### ASSIGNED TASK
An exact reprint of every record below is required, with the pictures left out.

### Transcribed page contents

■ ■ ■ ■ ■

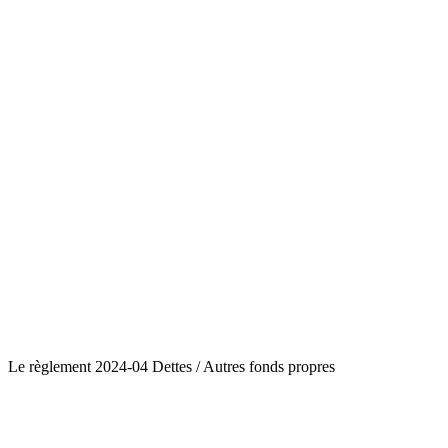
Le règlement 2024-04 Dettes / Autres fonds propres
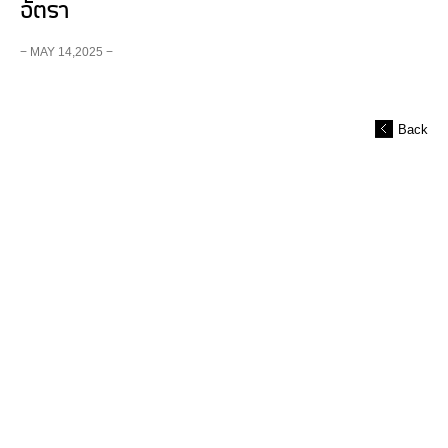
อัตรา
− MAY 14,2025 −
Back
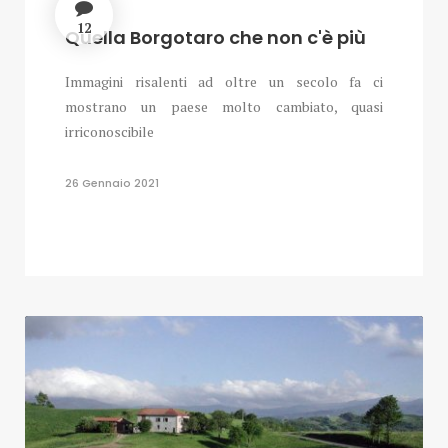
12
Quella Borgotaro che non c'è più
Immagini risalenti ad oltre un secolo fa ci
mostrano un paese molto cambiato, quasi
irriconoscibile
26 Gennaio 2021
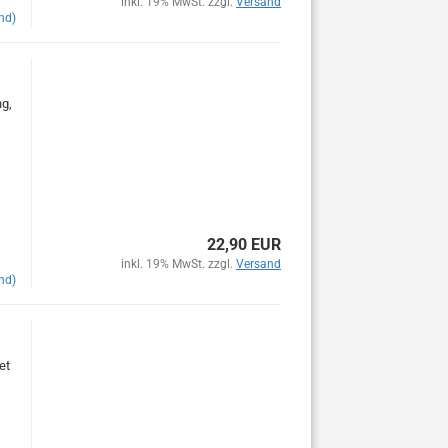
inkl. 19% MwSt. zzgl.
Versand
nd)
ng,
22,90 EUR
inkl. 19% MwSt. zzgl.
Versand
nd)
et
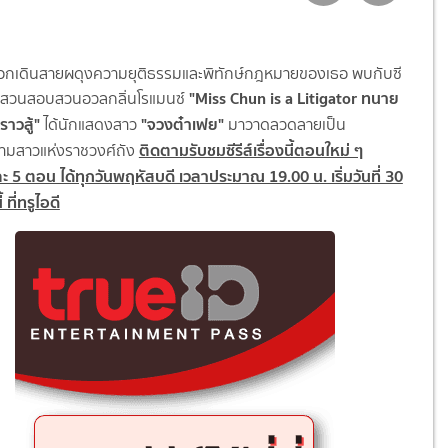
ออกเดินสายผดุงความยุติธรรมและพิทักษ์กฎหมายของเธอ พบกับซี
"Miss Chun is a Litigator ทนาย
สืบสวนสอบสวนอวลกลิ่นโรแมนซ์
ราวสู้"
"จวงต๋าเฟย"
ได้นักแสดงสาว
มาวาดลวดลายเป็น
ติดตามรับชมซีรีส์เรื่องนี้ตอนใหม่ ๆ
มสาวแห่งราชวงศ์ถัง
ะ 5 ตอน ได้ทุกวันพฤหัสบดี เวลาประมาณ 19.00 น. เริ่มวันที่ 30
 ที่ทรูไอดี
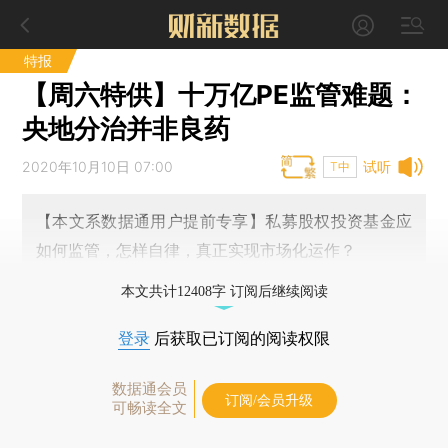
特报
【周六特供】十万亿PE监管难题：
央地分治并非良药
2020年10月10日 07:00
试听
T中
【本文系数据通用户提前专享】私募股权投资基金应
如何监管，怎样自律，真正实现市场化运作？
本文共计12408字 订阅后继续阅读
登录
后获取已订阅的阅读权限
数据通会员
订阅/会员升级
可畅读全文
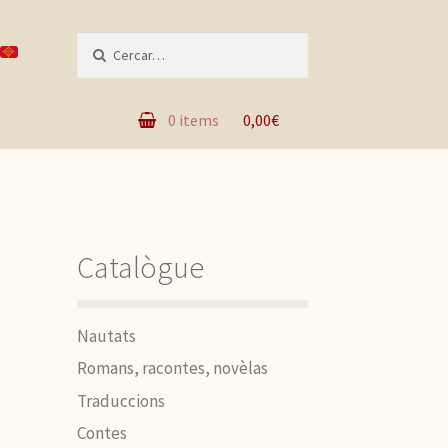
Recèrca per :
0 items
0,00€
Catalògue
Nautats
Romans, racontes, novèlas
Traduccions
Contes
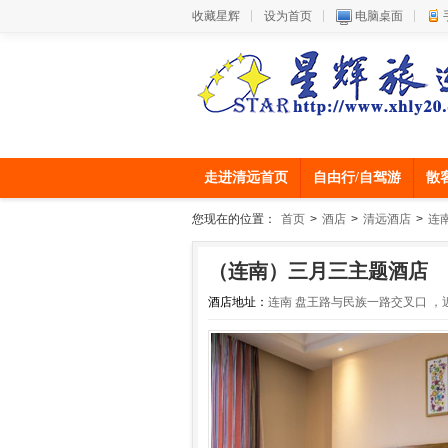
收藏星辉
设为首页
电脑桌面
走进清远首页
自由行/自驾游
散
您现在的位置：
首页
>
酒店
>
清远酒店
>
连
（连南）三月三主题酒店
酒店地址：
连南 盘王路与民族一路交叉口 ，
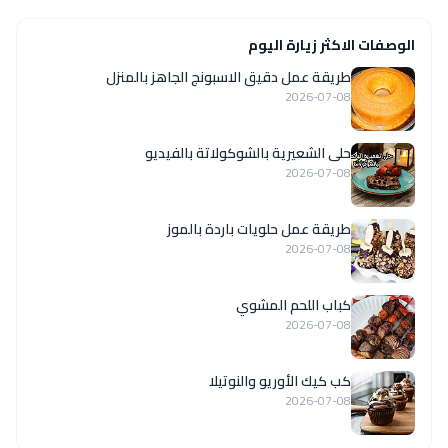
الوصفات الاكثر زيارة اليوم
طريقة عمل دقيق الاسبونج الجاهز بالمنزل
2026-07-08
حلى الشعيرية بالشوكولاتة بالفيديو
2026-07-08
طريقة عمل حلويات باردة بالموز
2026-07-08
كباب اللحم المشوي
2026-07-08
كب كيك الأوريو والنوتيلا
2026-07-08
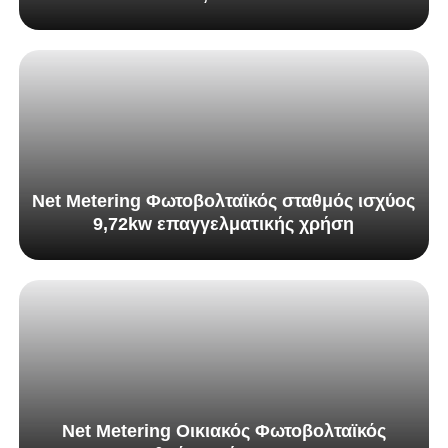
Net Metering Φωτοβολταϊκός σταθμός ισχύος
9,72kw επαγγελματικής χρήση
Net Metering Οικιακός Φωτοβολταϊκός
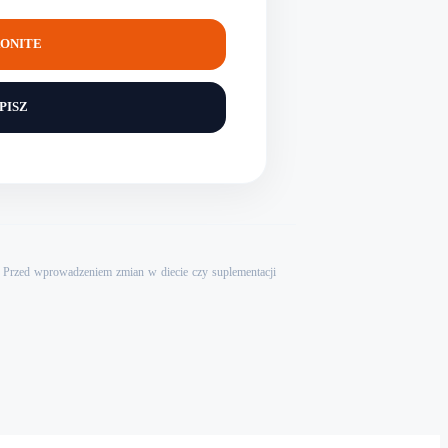
ONITE
PISZ
a. Przed wprowadzeniem zmian w diecie czy suplementacji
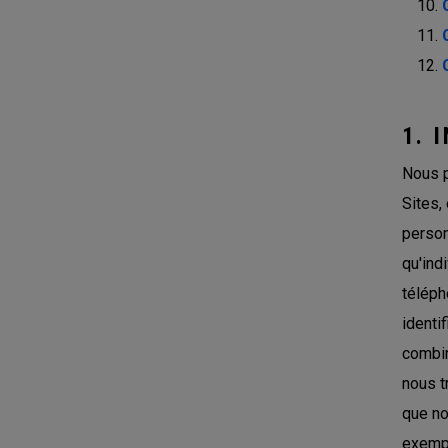
1. 
Nous p
Sites,
person
qu'ind
téléph
identi
combin
nous t
que no
exempl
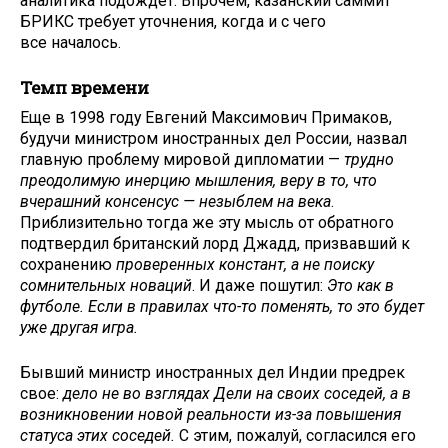
аналитика подождет. Впрочем, казанский саммит
БРИКС требует уточнения, когда и с чего
все началось.
Темп времени
Еще в 1998 году Евгений Максимович Примаков,
будучи министром иностранных дел России, назвал
главную проблему мировой дипломатии —
трудно
преодолимую инерцию мышления, веру в то, что
вчерашний консенсус — незыблем на века
.
Приблизительно тогда же эту мысль от обратного
подтвердил британский лорд Джадд, призвавший к
сохранению
проверенных констант, а не поиску
сомнительных новаций
. И даже пошутил:
Это как в
футболе. Если в правилах что-то поменять, то это будет
уже другая игра.
Бывший министр иностранных дел Индии предрек
свое:
дело не во взглядах Дели на своих соседей, а в
возникновении новой реальности из-за повышения
статуса этих соседей.
С этим, пожалуй, согласился его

■ ■ ■ ■ ■

### EXPECTED OUTPUT
Le règlement 2024-04 Dettes / Autres fonds propres
อัตรา
− MAY 14,2025 −
Back
12
Quella Borgotaro che non c'è più
Immagini risalenti ad oltre un secolo fa ci
mostrano un paese molto cambiato, quasi
irriconoscibile
26 Gennaio 2021
inkl. 19% MwSt. zzgl.
Versand
nd)
ng,
22,90 EUR
inkl. 19% MwSt. zzgl.
Versand
nd)
et
ออกเดินสายผดุงความยุติธรรมและพิทักษ์กฎหมายของเธอ พบกับซี
"Miss Chun is a Litigator ทนาย
สืบสวนสอบสวนอวลกลิ่นโรแมนซ์
ราวสู้"
"จวงต๋าเฟย"
ได้นักแสดงสาว
มาวาดลวดลายเป็น
ติดตามรับชมซีรีส์เรื่องนี้ตอนใหม่ ๆ
มสาวแห่งราชวงศ์ถัง
ะ 5 ตอน ได้ทุกวันพฤหัสบดี เวลาประมาณ 19.00 น. เริ่มวันที่ 30
 ที่ทรูไอดี
特报
【周六特供】十万亿PE监管难题：
央地分治并非良药
2020年10月10日 07:00
试听
T中
【本文系数据通用户提前专享】私募股权投资基金应
如何监管，怎样自律，真正实现市场化运作？
本文共计12408字 订阅后继续阅读
登录
后获取已订阅的阅读权限
数据通会员
订阅/会员升级
可畅读全文
Recèrca per :
0 items
0,00€
Catalògue
Nautats
Romans, racontes, novèlas
Traduccions
Contes
收藏星辉
设为首页
电脑桌面
走进清远首页
自由行/自驾游
散
您现在的位置：
首页
>
酒店
>
清远酒店
>
连
（连南）三月三主题酒店
酒店地址：
连南 盘王路与民族一路交叉口 ，
الوصفات الاكثر زيارة اليوم
طريقة عمل دقيق الاسبونج الجاهز بالمنزل
2026-07-08
حلى الشعيرية بالشوكولاتة بالفيديو
2026-07-08
طريقة عمل حلويات باردة بالموز
2026-07-08
كباب اللحم المشوي
2026-07-08
كب كيك الأوريو والنوتيلا
2026-07-08
Net Metering Φωτοβολταϊκός σταθμός ισχύος
9,72kw επαγγελματικής χρήση
Net Metering Οικιακός Φωτοβολταϊκός
ONITE
PISZ
a. Przed wprowadzeniem zmian w diecie czy suplementacji
1. 
Nous p
Sites,
person
qu'ind
téléph
identi
combin
nous t
que no
exempl
аналитика подождет. Впрочем, казанский саммит
БРИКС требует уточнения, когда и с чего
все началось.
Темп времени
Еще в 1998 году Евгений Максимович Примаков,
будучи министром иностранных дел России, назвал
главную проблему мировой дипломатии —
трудно
преодолимую инерцию мышления, веру в то, что
вчерашний консенсус — незыблем на века
.
Приблизительно тогда же эту мысль от обратного
подтвердил британский лорд Джадд, призвавший к
сохранению
проверенных констант, а не поиску
сомнительных новаций
. И даже пошутил:
Это как в
футболе. Если в правилах что-то поменять, то это будет
уже другая игра.
Бывший министр иностранных дел Индии предрек
свое:
дело не во взглядах Дели на своих соседей, а в
возникновении новой реальности из-за повышения
статуса этих соседей.
С этим, пожалуй, согласился его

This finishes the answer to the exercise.